Intervista impossibile a Federico Caffè

| 13 Aprile 2013 | Comments (0)

 

 

 

Il 15  aprile 1987 Federico Caffè fa perdere ogni sua traccia. A ventisei anni dalla sua scomparsa gli alunni della Prima C dell’indirizzo Economico dell’Istituto d’Istruzione Superiore FEDERICO CAFFE’ di Roma hanno realizzato questa intervista impossibile in cui sono stati aiutati da Massimo Tegolini, ex docente e attualmente referente della biblioteca della biblioteca dell’Istituto. Questa intervista immaginaria è stata pubblicata  il 13 aprile 2013 da Rosaria di Girolamo nel sito http://strateghiardigi.worldpress.com. ricordarlo pubblichiamo anche un intervento di Gian Carlo Zanon pubblicato il 29 gennaio 2013 in www.igiornielenotti.it in relazione alla ristampa del libro di Bruno Amoroso, Federico Caffè. Le riflessioni della stanza rossa (Castelvecchi editore)

 

1, Intervista impossibile a Federico Caffé


D. Buongiorno professor Caffé, posso farle qualche domanda?

R.Si, certo

 

D. Per cominciare ci vuole parlare delle sue origini?

R. Sono nato a Pescara il 6 gennaio del 1914. Provengo da una famiglia umile di contadini abruzzesi. Mia madre ha sempre lavorato duramente per mantenermi agli studi, pensate che è arrivata addirittura a vendere un pezzetto di terra per poter sostenere le spese per l’Università a Roma. Le sarò sempre grato per questa scelta coraggiosa e per aver sempre creduto in me.

 

D.In che cosa si è laureato e quali sono state le sue prime esperienze professionali?

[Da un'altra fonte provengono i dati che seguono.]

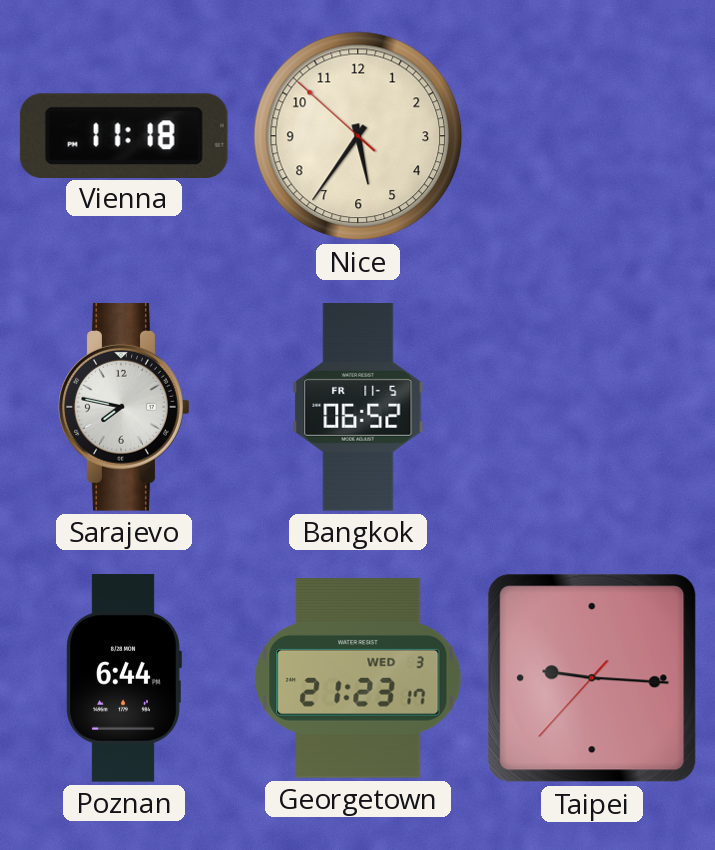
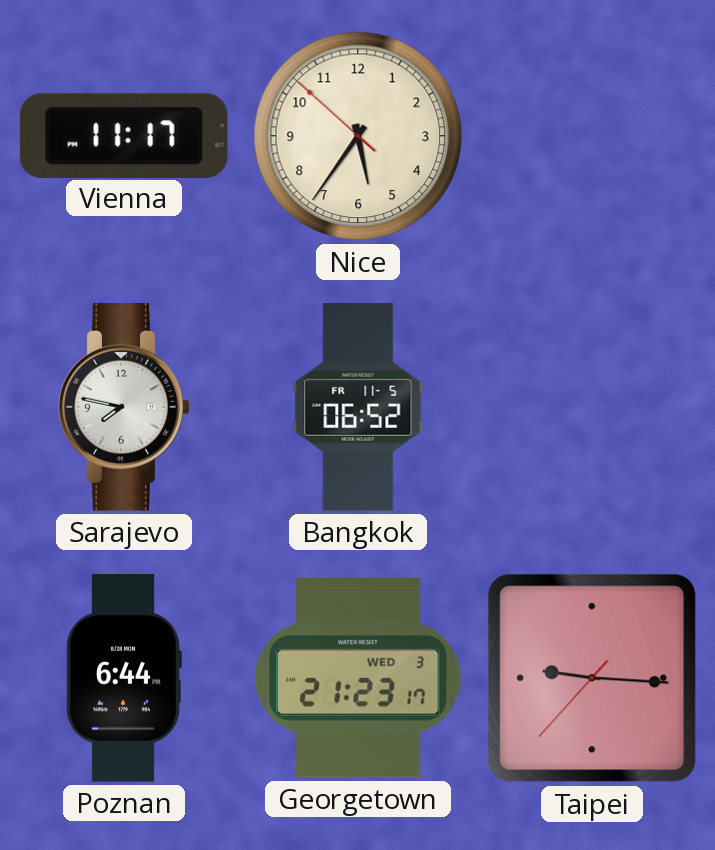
Vienna: 11:18 -> 11:17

R.Mi sono laureato nel 1936 in Scienze economiche e commerciali all’Università di Roma. In quella stessa Università ho svolto il ruolo di assistente e, successivamente, ho lavorato per la Banca d’Italia e ho collaborato con diverse case editrici.

 

D.Lei ha dedicato la sua vita all’insegnamento, che cosa ricorda del suo rapporto con gli studenti?

R.Alcuni dei miei allievi, come Mario Draghi, Ignazio Visco e Giuseppe Ciccarone, hanno raggiunto posizioni di rilievo. Penso di essere stato un maestro severo, esigente, ma sempre attento a non forzare le inclinazioni dei singoli e sempre pronto ad incuriosirmi alle proproste dei miei allievi. Ho cercato di insegnare alle giovani generazioni che il compito dell’intellettuale quello di rimanere fedele al dubbio sistematico come appropriato antidoto alla riaffermazione intransigente di cui spesso si finisce di essere prigionieri.

 

D.Quale dovrebbe essere, a suo parere, la vera funzione dell’economia?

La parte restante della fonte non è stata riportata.